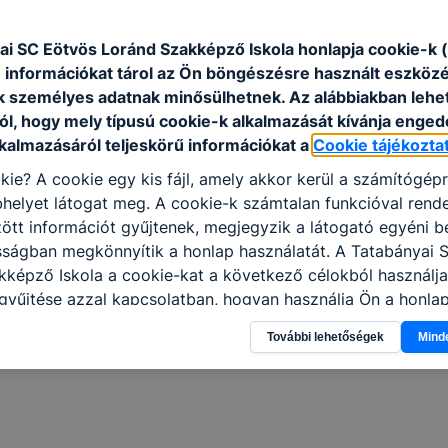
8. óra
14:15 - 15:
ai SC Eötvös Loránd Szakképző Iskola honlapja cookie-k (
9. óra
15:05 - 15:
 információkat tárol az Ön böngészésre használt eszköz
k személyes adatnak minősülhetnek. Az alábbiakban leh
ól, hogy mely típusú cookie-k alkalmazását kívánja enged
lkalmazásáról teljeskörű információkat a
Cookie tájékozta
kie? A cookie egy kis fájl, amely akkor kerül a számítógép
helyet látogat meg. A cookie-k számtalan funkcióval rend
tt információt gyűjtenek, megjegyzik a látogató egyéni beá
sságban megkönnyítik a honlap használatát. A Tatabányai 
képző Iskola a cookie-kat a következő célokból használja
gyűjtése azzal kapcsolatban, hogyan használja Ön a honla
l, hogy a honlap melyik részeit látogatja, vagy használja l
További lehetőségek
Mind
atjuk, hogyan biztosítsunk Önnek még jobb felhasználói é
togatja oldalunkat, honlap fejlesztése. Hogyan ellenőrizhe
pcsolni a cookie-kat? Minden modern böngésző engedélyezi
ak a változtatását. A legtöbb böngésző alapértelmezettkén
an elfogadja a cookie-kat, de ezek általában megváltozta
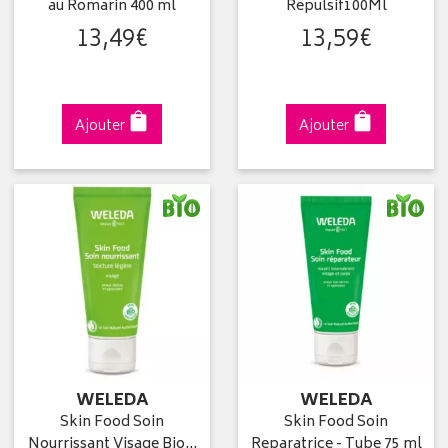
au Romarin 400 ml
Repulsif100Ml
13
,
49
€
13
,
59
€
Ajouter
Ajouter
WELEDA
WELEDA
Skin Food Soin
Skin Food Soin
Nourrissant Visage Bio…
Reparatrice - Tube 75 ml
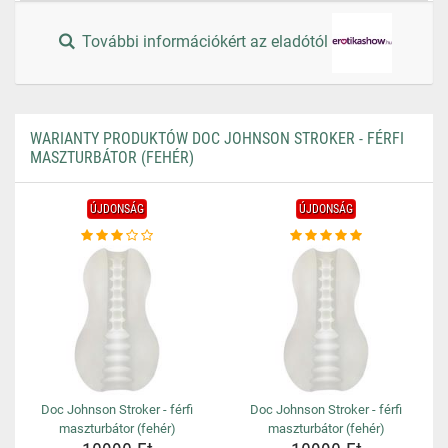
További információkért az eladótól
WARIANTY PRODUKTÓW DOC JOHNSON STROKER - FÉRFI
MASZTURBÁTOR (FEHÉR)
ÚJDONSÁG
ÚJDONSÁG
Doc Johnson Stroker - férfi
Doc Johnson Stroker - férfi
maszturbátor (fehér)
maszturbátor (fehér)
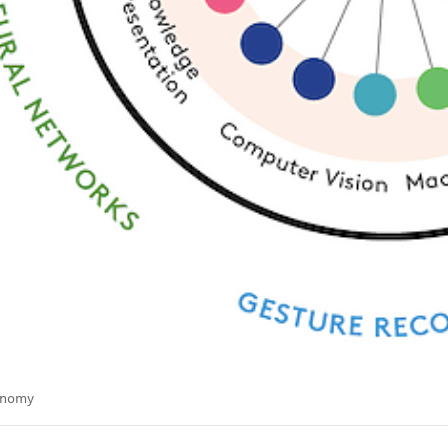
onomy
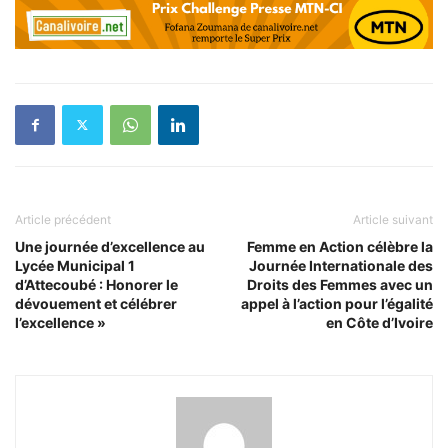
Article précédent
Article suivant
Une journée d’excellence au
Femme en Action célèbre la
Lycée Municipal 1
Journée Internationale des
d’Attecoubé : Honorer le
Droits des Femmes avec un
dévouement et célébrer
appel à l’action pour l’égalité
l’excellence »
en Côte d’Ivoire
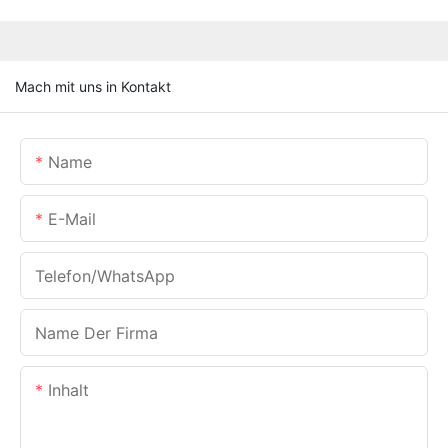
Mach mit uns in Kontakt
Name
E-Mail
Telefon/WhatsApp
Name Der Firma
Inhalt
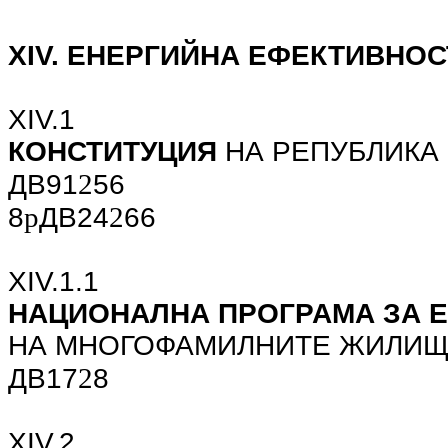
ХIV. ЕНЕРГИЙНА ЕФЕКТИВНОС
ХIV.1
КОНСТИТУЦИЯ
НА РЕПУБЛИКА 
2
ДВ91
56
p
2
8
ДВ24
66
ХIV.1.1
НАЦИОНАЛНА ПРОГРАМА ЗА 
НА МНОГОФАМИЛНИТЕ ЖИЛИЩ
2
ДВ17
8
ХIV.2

# # # #

*WHAT IS REQUIRED*:
Copy out the listing above in full and leave out its pictures.

*RESULT OF THIS TASK*:
8. óra
14:15 - 15:
ai SC Eötvös Loránd Szakképző Iskola honlapja cookie-k (
9. óra
15:05 - 15:
 információkat tárol az Ön böngészésre használt eszköz
k személyes adatnak minősülhetnek. Az alábbiakban leh
ól, hogy mely típusú cookie-k alkalmazását kívánja enged
lkalmazásáról teljeskörű információkat a
Cookie tájékozta
kie? A cookie egy kis fájl, amely akkor kerül a számítógép
helyet látogat meg. A cookie-k számtalan funkcióval rend
tt információt gyűjtenek, megjegyzik a látogató egyéni beá
sságban megkönnyítik a honlap használatát. A Tatabányai 
képző Iskola a cookie-kat a következő célokból használja
gyűjtése azzal kapcsolatban, hogyan használja Ön a honla
l, hogy a honlap melyik részeit látogatja, vagy használja l
További lehetőségek
Mind
atjuk, hogyan biztosítsunk Önnek még jobb felhasználói é
togatja oldalunkat, honlap fejlesztése. Hogyan ellenőrizhe
pcsolni a cookie-kat? Minden modern böngésző engedélyezi
ak a változtatását. A legtöbb böngésző alapértelmezettkén
an elfogadja a cookie-kat, de ezek általában megváltozta
au Romarin 400 ml
Repulsif100Ml
13
,
49
€
13
,
59
€
Ajouter
Ajouter
WELEDA
WELEDA
Skin Food Soin
Skin Food Soin
Nourrissant Visage Bio…
Reparatrice - Tube 75 ml
További információkért az eladótól
WARIANTY PRODUKTÓW DOC JOHNSON STROKER - FÉRFI
MASZTURBÁTOR (FEHÉR)
ÚJDONSÁG
ÚJDONSÁG
Doc Johnson Stroker - férfi
Doc Johnson Stroker - férfi
maszturbátor (fehér)
maszturbátor (fehér)
onomy
Article précédent
Article suivant
Une journée d’excellence au
Femme en Action célèbre la
Lycée Municipal 1
Journée Internationale des
d’Attecoubé : Honorer le
Droits des Femmes avec un
dévouement et célébrer
appel à l’action pour l’égalité
l’excellence »
en Côte d’Ivoire
Mach mit uns in Kontakt
Name
E-Mail
Telefon/WhatsApp
Name Der Firma
Inhalt
ХIV. ЕНЕРГИЙНА ЕФЕКТИВНОС
ХIV.1
КОНСТИТУЦИЯ
НА РЕПУБЛИКА 
2
ДВ91
56
p
2
8
ДВ24
66
ХIV.1.1
НАЦИОНАЛНА ПРОГРАМА ЗА 
НА МНОГОФАМИЛНИТЕ ЖИЛИЩ
2
ДВ17
8
ХIV.2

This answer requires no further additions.